Asked if he’s concerned about the defense, Petersen said: “Extremely. We’ve got to play a lot better than that.”
The frustration is obvious, but beyond it, there’s also a reality that Petersen, his team and the entire Husky following cannot ignore: Even though Steve Sarkisian left behind a good amount of talent, Washington isn’t picking up where it left off last season. The Huskies aren’t exactly starting over after finishing 9-4 in 2013, but they’re no easy bet to reach double-digit victories this season.
They should grow and become a decent team because they’re loaded with experience on the offensive and defensive lines. But they’re unproven in most of the other position groups, and the youth is stunningly evident in the secondary, where they lost three starting defensive backs from last year’s team.
Eastern Washington exploited all of the secondary’s issues. Adams is a phenomenal quarterback, coach Beau Baldwin’s offensive system is multifaceted and clever, and wide receivers Cooper Kupp and Kendrick Bourne lead a talented receiving corps.

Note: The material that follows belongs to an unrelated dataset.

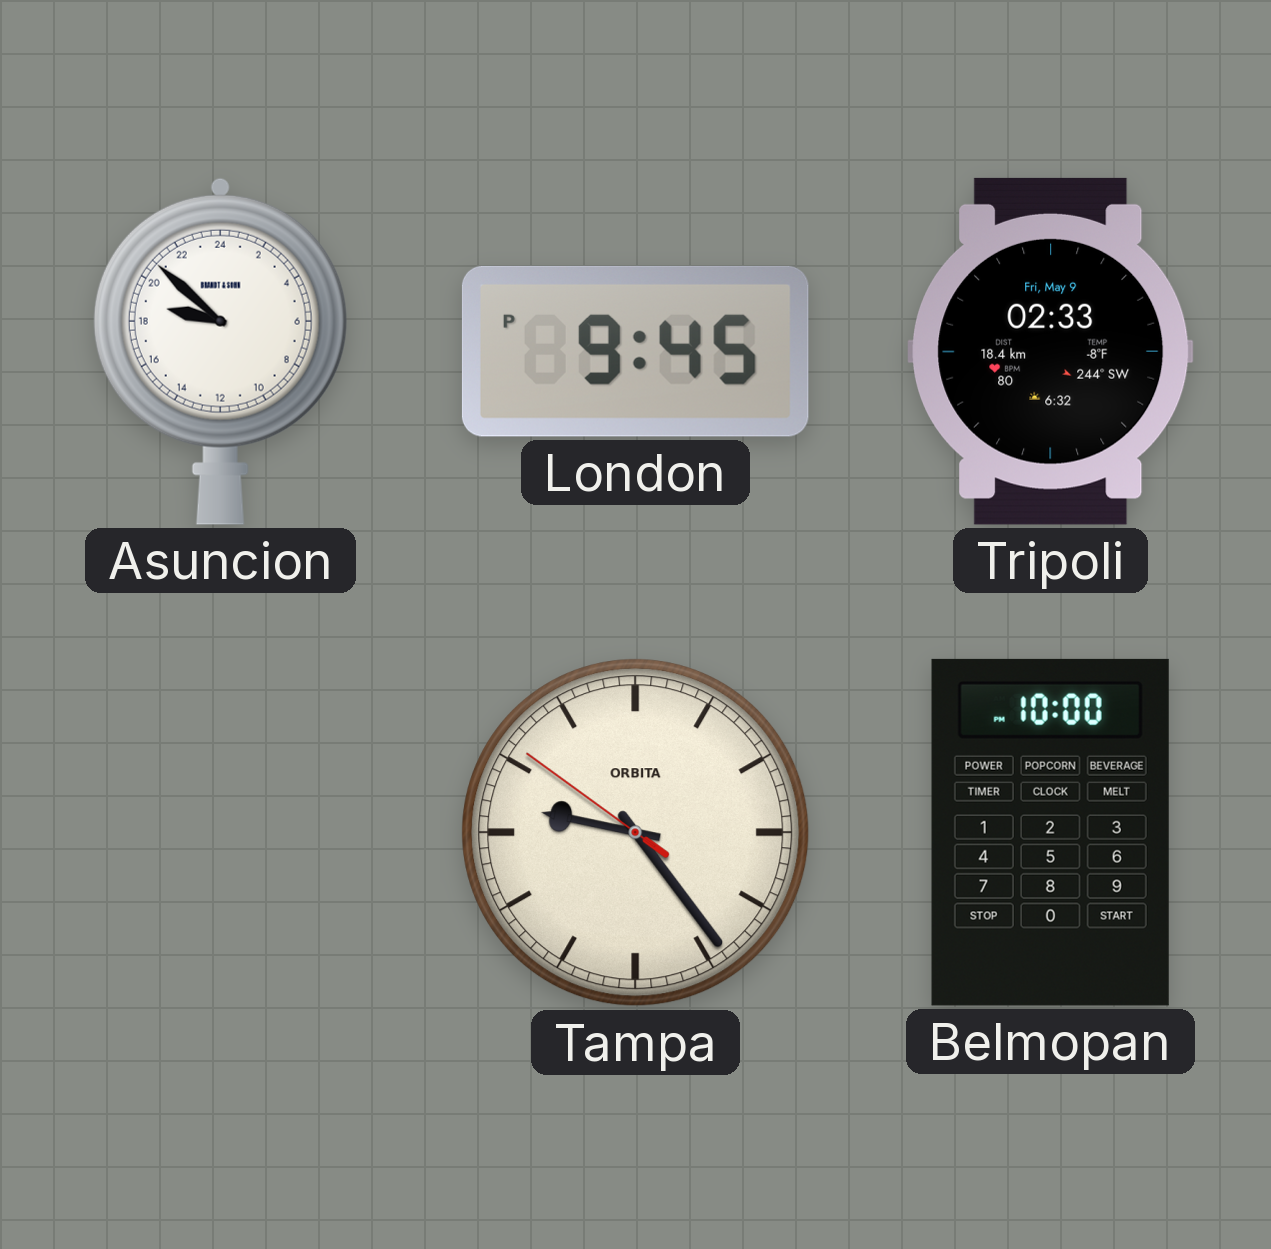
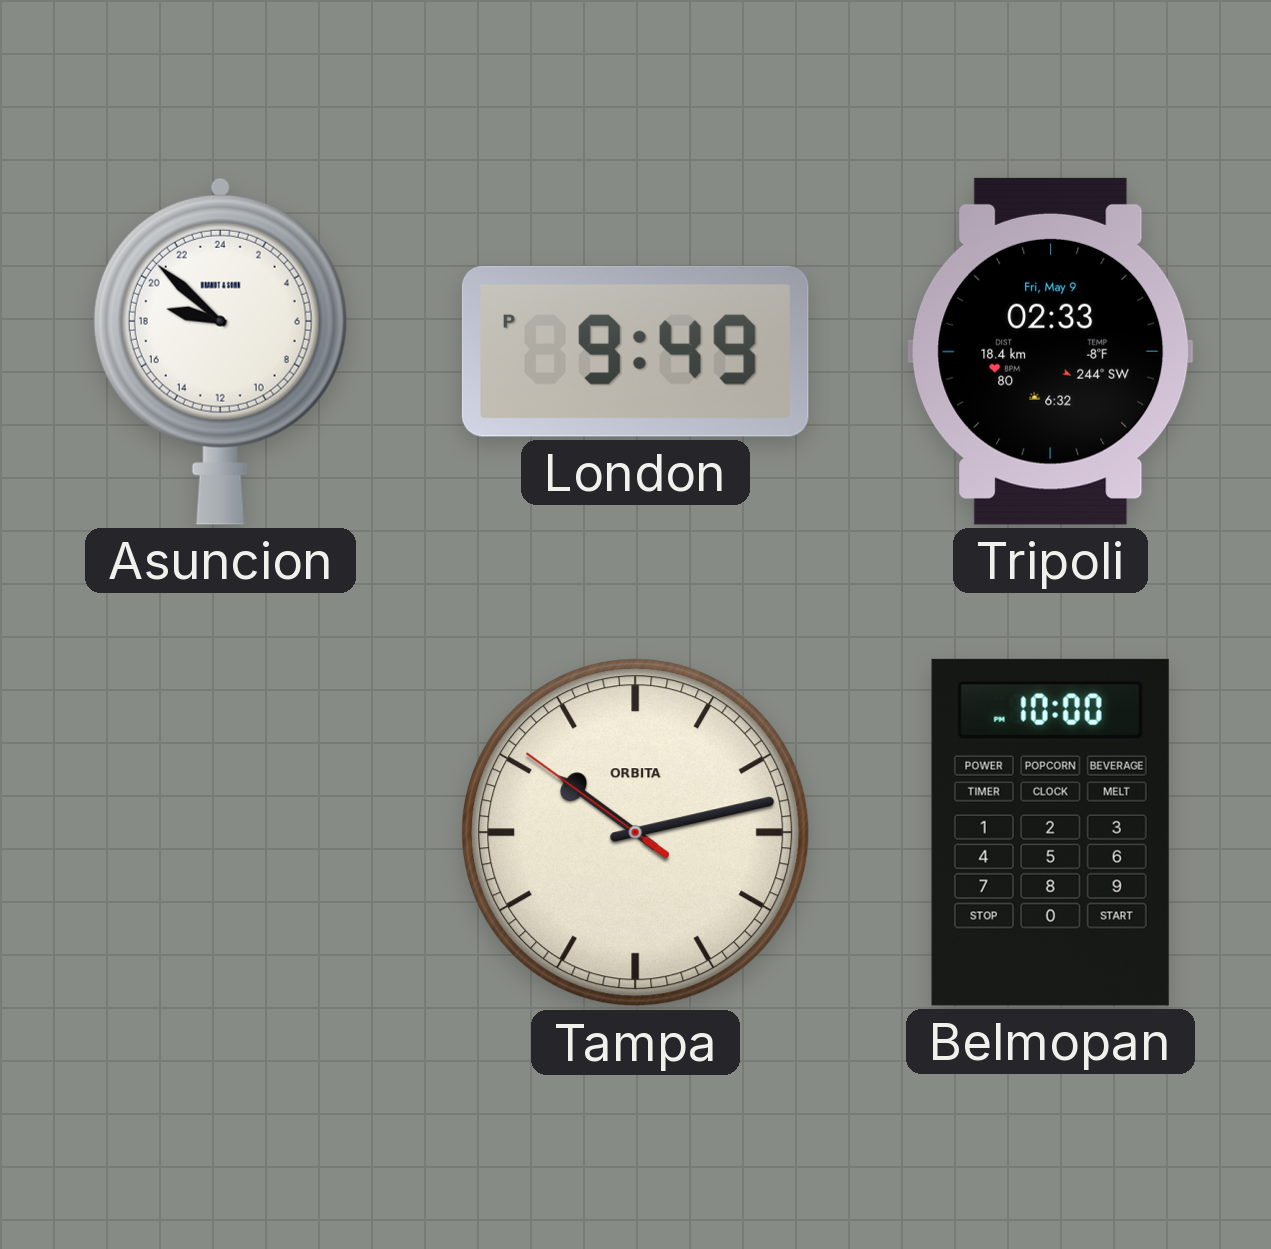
London: 9:45 -> 9:49
Tampa: 9:23 -> 10:12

Kupp and Bourne combined for 16 receptions, 259 yards and four touchdowns. Even Washington star cornerback Marcus Peters was burned by Eastern.
Add foolish penalties to the coverage issues, and the Washington defense looked more out of sorts than it has since former defensive coordinator Nick Holt was fired after allowing 777 yards to Baylor in a 67-56 Alamo Bowl loss three years ago. The Huskies committed 10 penalties for 100 yards, many of them of the undisciplined variety. Peters was benched for committing a personal foul late in the third quarter after Shaq Thompson had sacked Adams on third down. The penalty continued the Eastern drive and led to Adams’ sixth touchdown pass.
The Huskies did plenty good, but the defensive problems killed the positive vibes. Quarterback Cyler Miles returned from suspension, threw for 180 yards, rushed for 58 and accounted for four touchdowns. Led by Lavon Coleman’s 118 yards, the Washington running game produced 356 yards and 6.2 yards per carry. Nose tackle Danny Shelton had 12 tackles and four sacks. Thompson had 14 tackles on defense, and he played one offensive series, rushing three times for 66 yards, including a 57-yard touchdown run.
But the Huskies won’t survive in the Pac-12 — the most dynamic offensive conference in the nation — without overall defensive improvement.
“We have a lot of room to get better, covering-wise, tackling-wise,” Thompson said. “We’ve got to come together and help each other out.”
Adams should prove peerless in the way he dissected this UW team. But while others might not put up 475 yards, Adams and Eastern clearly provided a blueprint for attacking the Huskies.
The Petersen era has begun with consecutive wins and consecutive head-scratchers.
“We’ve got to get some things figured out in a hurry,” Petersen said.
The Huskies would be wise not to attempt another winning fiasco. The fiasco part is sustainable, but winning this way is not.